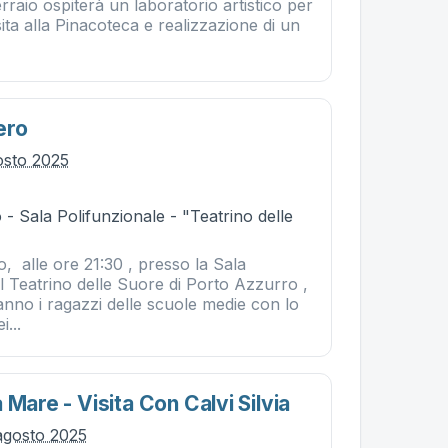
rraio ospiterà un laboratorio artistico per
ita alla Pinacoteca e realizzazione di un
ero
osto 2025
- Sala Polifunzionale - "Teatrino delle
, alle ore 21:30 , presso la Sala
l Teatrino delle Suore di Porto Azzurro ,
ranno i ragazzi delle scuole medie con lo
i...
 Mare - Visita Con Calvi Silvia
agosto 2025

* _Assignment_
Scan the data above line by line. Please say how many lines hold the word "Teatrino", and give only that number.

* _Exercise response_
2